Sore itu, saya pertama kali berbincang dengan David Irianto, orang yang kiprahnya sudah lama saya ikuti melalui media sosial dan juga cerita teman-teman saya yang juga teman-teman David. Kami mengobrol melalui media telekonferensi video. Pandemi, alasan utama saya. Alasan yang lebih kuat adalah bahwa saya kerepotan jika harus bertemu orang secara langsung. Repot kalau harus bawa anak, tetapi repot juga jika harus mencari yang bisa menjaga anak seandainya saya tidak mau bawa anak. Bagaimanapun juga, sejak ia lahir beberapa tahun silam, anak saya menjadi dunia saya: tidak banyak hal yang bisa membuat saya rela mengorbankan waktu yang seharusnya bisa saya habiskan dengan dia.

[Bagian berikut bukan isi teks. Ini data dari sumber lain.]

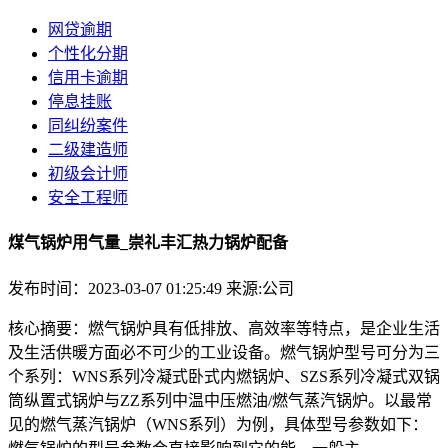
网贷逾期
个性化分期
信用卡逾期
停息挂账
同纠纷案件
二级建造师
初级会计师
安全工程师
煤气锅炉用气量_崇礼丰汇热力锅炉配备
发布时间：2023-03-07 01:25:49
来源:公司
核心摘要：燃气锅炉具有低排放、高效率等特点，是企业生活
及生活供暖方面必不可少的工业设备。燃气锅炉型号可分为三
个系列：WNS系列冷凝式卧式内燃锅炉、SZS系列冷凝式双锅
筒纵置式锅炉与ZZ系列中温中压燃油/燃气蒸汽锅炉。以最常
见的燃气蒸汽锅炉（WNS系列）为例，具体型号参数如下：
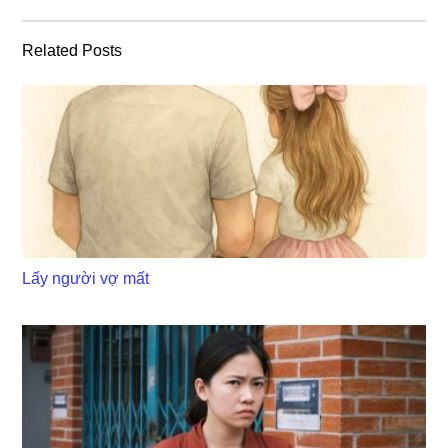
Related Posts
Lấy người vợ mất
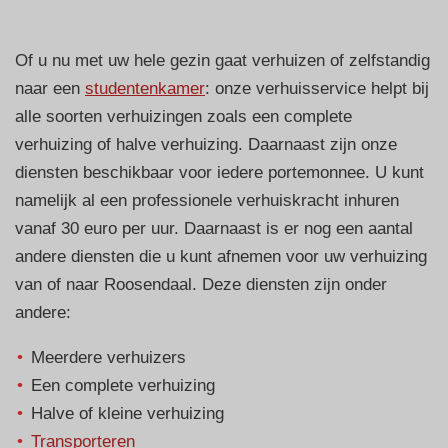
Of u nu met uw hele gezin gaat verhuizen of zelfstandig
naar een
studentenkamer
: onze verhuisservice helpt bij
alle soorten verhuizingen zoals een complete
verhuizing of halve verhuizing. Daarnaast zijn onze
diensten beschikbaar voor iedere portemonnee. U kunt
namelijk al een professionele verhuiskracht inhuren
vanaf 30 euro per uur. Daarnaast is er nog een aantal
andere diensten die u kunt afnemen voor uw verhuizing
van of naar Roosendaal. Deze diensten zijn onder
andere:
Meerdere verhuizers
Een complete verhuizing
Halve of kleine verhuizing
Transporteren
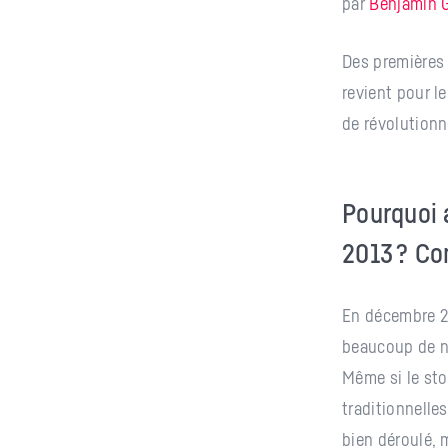
par
Benjamin 
Des premières 
revient pour l
de révolutionn
Pourquoi 
2013 ? Co
En décembre 20
beaucoup de 
Même si le sto
traditionnelles
bien déroulé, m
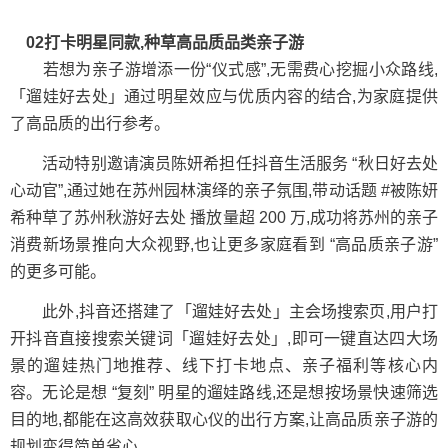
02打卡明星同款,种草高品质品类亲子游
若想为亲子游增添一份“仪式感”,无需费心挖掘小众路线,
「遛娃好去处」通过明星效应与优质内容的结合,为家庭提供
了高品质的出行参考。
活动特别邀请演员陈妍希担任抖音生活服务 “秋日好去处
心动官”,通过她在苏州园林演绎的亲子氛围,带动话题 #被陈妍
希种草了苏州秋游好去处 播放量超 200 万,成功将苏州的亲子
消费新场景推向大众视野,也让更多家庭看到 “高品质亲子游”
的更多可能。
此外,抖音还搭建了「遛娃好去处」主会场搜索页,用户打
开抖音直接搜索关键词「遛娃好去处」,即可一键直达四大场
景的遛娃热门地推荐、线下打卡地点、亲子福利等核心内
容。无论是想 “复刻” 明星的遛娃路线,还是想按场景快速筛选
目的地,都能在这高效获取心仪的出行方案,让高品质亲子游的
规划变得简单省心。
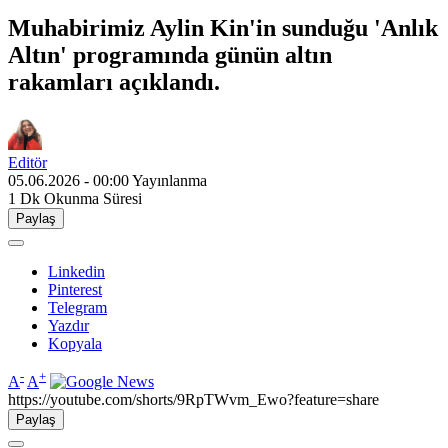
Muhabirimiz Aylin Kin'in sunduğu 'Anlık
Altın' programında günün altın
rakamları açıklandı.
Editör
05.06.2026 - 00:00
Yayınlanma
1 Dk
Okunma Süresi
Paylaş
Linkedin
Pinterest
Telegram
Yazdır
Kopyala
-
+
A
A
https://youtube.com/shorts/9RpTWvm_Ewo?feature=share
Paylaş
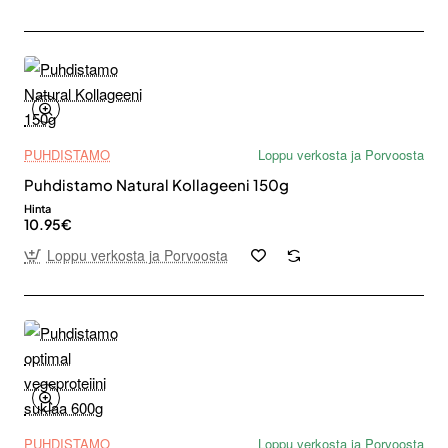
PUHDISTAMO
Loppu verkosta ja Porvoosta
Puhdistamo Natural Kollageeni 150g
Hinta
10.95€
Loppu verkosta ja Porvoosta
PUHDISTAMO
Loppu verkosta ja Porvoosta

Tahun 2022 sepertinya adalah tahun David: ia mengembangkan sebuah media, menyelenggarakan sebuah konferensi, buku-buku yang dirilis oleh penerbitannya laris manis, mengkurasi pembicara untuk acara TEDxJakarta – yang tiketnya hampir selalu habis terjual, dan terpilih menjadi salah satu fellow di program prestisius Obama Foundation Leaders Asia Pacific. Mungkin sepuluh tahun yang lalu, hidup saya mirip dengan hidup David di 2022: penuh prestasi, karya, dan juga acara.

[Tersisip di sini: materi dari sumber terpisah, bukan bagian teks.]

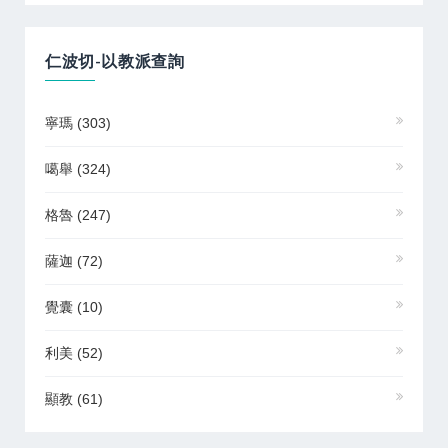
仁波切-以教派查詢
寧瑪
(303)
噶舉
(324)
格魯
(247)
薩迦
(72)
覺囊
(10)
利美
(52)
顯教
(61)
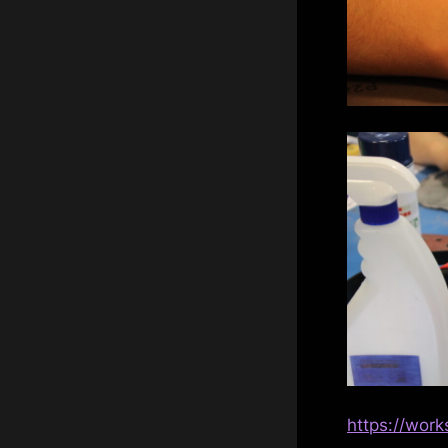
https://work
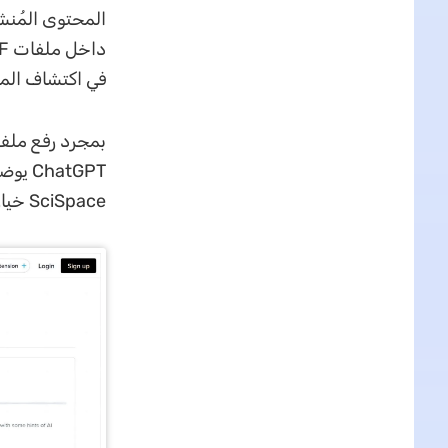
في اكتشاف المحت
atGPT
SciSpace خيارًا موثوقًا ضمن أدوات كاشف AI المتخصصة في ملفات PDF.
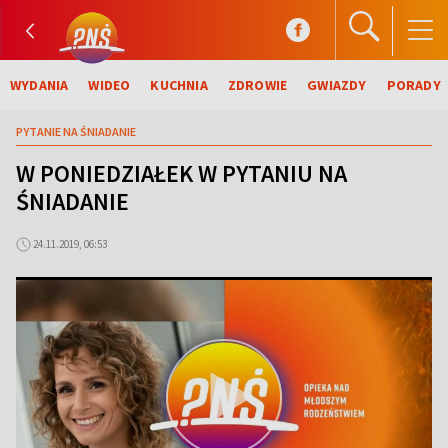
WYDANIA
WIDEO
KUCHNIA
ZDROWIE
GWIAZDY
PORADY
PYTANIE NA ŚNIADANIE
W PONIEDZIAŁEK W PYTANIU NA
ŚNIADANIE
24.11.2019, 06:53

Sebaliknya, tahun 2022 bukan tahun saya. Ada begitu banyak tantangan dalam hidup sejak pandemi dimulai yang rasanya justru memburuk daripada membaik. Padahal, rasanya dunia sudah hidup kembali.

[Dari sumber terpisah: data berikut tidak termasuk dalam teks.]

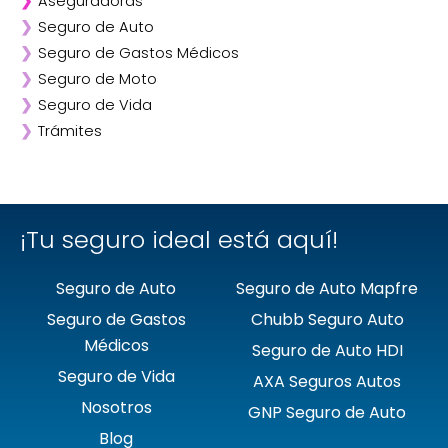
❯
Aseguradoras
❯
Seguro de Auto
❯
Afirme
❯
Seguro de Gastos Médicos
❯
ANA
❯
Seguro de Moto
❯
AXA
❯
Seguro de Vida
❯
Chubb
❯
Trámites
❯
GNP
❯
Mapfre
❯
Quálitas
¡Tu seguro ideal está aquí!
Seguro de Auto
Seguro de Auto Mapfre
Seguro de Gastos
Chubb Seguro Auto
Médicos
Seguro de Auto HDI
Seguro de Vida
AXA Seguros Autos
Nosotros
GNP Seguro de Auto
Blog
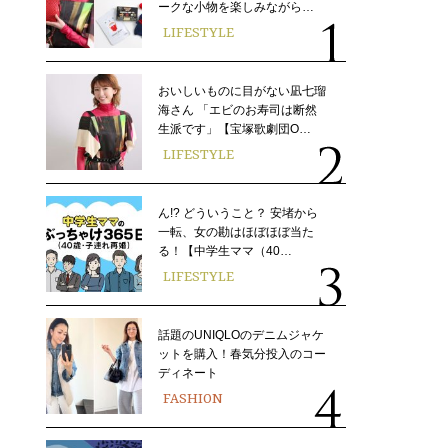
ークな小物を楽しみながら…
LIFESTYLE
おいしいものに目がない凪七瑠
海さん 「エビのお寿司は断然
生派です」【宝塚歌劇団O…
LIFESTYLE
ん!? どういうこと？ 安堵から
一転、女の勘はほぼほぼ当た
る！【中学生ママ（40…
LIFESTYLE
話題のUNIQLOのデニムジャケ
ットを購入！春気分投入のコー
ディネート
FASHION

David menanyakan hal itu dengan hati-hati, dengan bahasa netral tanpa tendensi. Kami sedang mendiskusikan potensi kolaborasi tatkala ia menanyakannya. Satu pertanyaan menggelitik yang mungkin akan melahirkan beribu ide baru. Satu pertanyaan yang bersarang di kepala saya berbulan-bulan lamanya.
David benar. Itu yang saya rasakan selama ini, sesulit apapun untuk mengakuinya. Tidak satu, dua kali rasa itu terlintas di kepala saya. Sepuluh tahun lalu, saya kerap merasa punya segalanya: acara yang saya pikir berdampak untuk orang lain, buku yang juga saya pikir berdampak untuk orang lain, serta kesempatan-kesempatan untuk membicarakannya.
Buku pertama saya terbit di usia 14, sementara buku yang mendapat predikat “best seller” (entah benar atau tidak) terbit saat saya berumur 21. Inisiatif yang saya gagas, Indonesian Youth Conference (IYC), berjalan selama hampir satu dekade. Ketika orang membaca soal saya, mereka masih menanyakan soal dua hal itu – buku dan IYC – berapa lamapun kisah itu telah berlalu.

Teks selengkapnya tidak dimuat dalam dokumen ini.